Hopefully when the test to compare the two takes place it will include one test that requires the aircraft to attack multiple targets.
joel wiley 1
Wouldn't the external pod reduce the much vaunted stealth capability?
canuck44 1
They are claiming it has been configured for stealth. Certainly not much in ammunition with only 220 of 25 mm. A couple of two second bursts plus a single three will pretty much deplete the magazine. Maybe then they can put out a sonic boom and scare someone.
peter knauth 1
A-10s pilots penetrate deeper, linger longer and deliver a bigger load.
It's still not a Warthog, it's too fast to give ground support
Wondering why this is: a) news that the MIL should even disclose. 2) Unfortunate that we've had a "fighter (bomber)" that has not fired a round to this point in it's development.
bbabis 0
160 units delivered and we didn't know if the gun worked??? Clearly this thing is being rammed through come hell or high water.
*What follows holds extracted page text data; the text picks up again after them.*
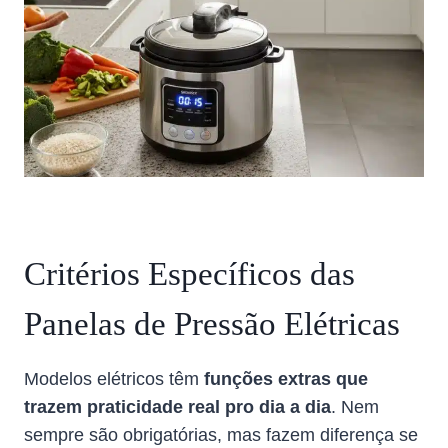
Critérios Específicos das
Panelas de Pressão Elétricas
Modelos elétricos têm
funções extras que
trazem praticidade real pro dia a dia
. Nem
sempre são obrigatórias, mas fazem diferença se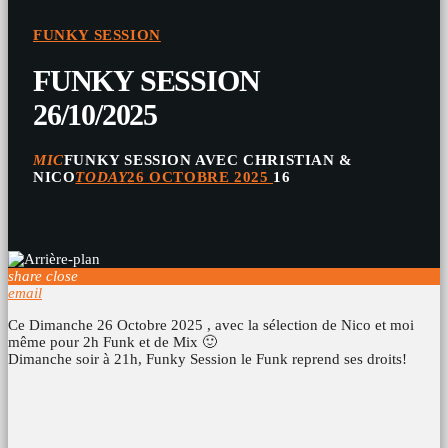
FUNKY SESSION
FUNKY SESSION
26/10/2025
MIC
FUNKY SESSION AVEC CHRISTIAN &
NICO
TODAY
26 OCTOBRE 2025
16
share
close
email
Ce Dimanche 26 Octobre 2025 , avec la sélection de Nico et moi
même pour 2h Funk et de Mix 🙂
Dimanche soir à 21h, Funky Session le Funk reprend ses droits!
In a government run by intelligent people, all systems are operational before 1 unit is delivered.
I wonder what the cost per aircraft lost in the CAS role will be. Seems to me that it would cost much less to lose an A-10 to groundfire than an F-35. Also the survivabilty to ground fire probably, makes the A-10 a more suitable choice. Built like a tank, and a slow mover. The more sofisticated the systems are, generally the more easily damaged.
When you try to make something do everything, it usually ends up doing nothing well.